Le secrétaire à la Défense des États-Unis, Pete Hegseth, a retiré plusieurs officiers de la marine de la liste des candidats à une promotion au grade de contre-amiral, une décision qui cible de manière disproportionnée les femmes et les militaires issus des minorités, selon des informations concordantes.

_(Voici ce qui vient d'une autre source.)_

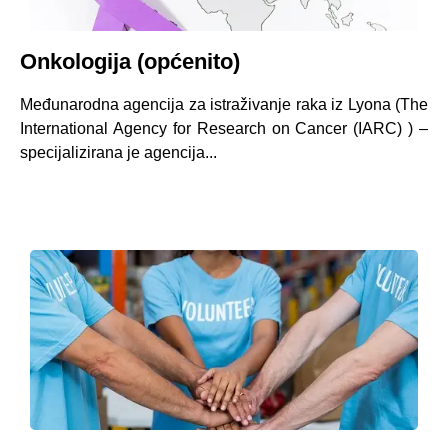
Onkologija (općenito)
Međunarodna agencija za istraživanje raka iz Lyona (The
International Agency for Research on Cancer (IARC) ) –
specijalizirana je agencija...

Au total, au moins sept officiers initialement sélectionnés par un comité composé d’amiraux de haut rang ont été exclus de la liste finale. Parmi eux figurent deux femmes et deux hommes noirs, ainsi que trois hommes blancs. La nouvelle liste, publiée fin mai, ne compte plus aucune femme, alors que celles-ci représentent environ 21 % des effectifs en service actif de la marine américaine. Elle ne comporte également que deux officiers non blancs, contre 38 % de militaires issus de minorités raciales dans l’ensemble de la force.

Des motifs contestés

Cette intervention du secrétaire à la Défense est inhabituelle, selon des responsables actuels et anciens du Pentagone. La réglementation en vigueur stipule que le secrétaire à la Défense ne peut retirer un officier de la liste que pour des motifs précis : faute morale, trouble mental, défaillance physique ou incompétence professionnelle susceptible de remettre en cause l’aptitude au commandement. Or, dans ce dossier, les motifs avancés par M. Hegseth semblent relever davantage de son opposition aux politiques de diversité que d’une évaluation individuelle des compétences, estiment plusieurs sources proches du dossier.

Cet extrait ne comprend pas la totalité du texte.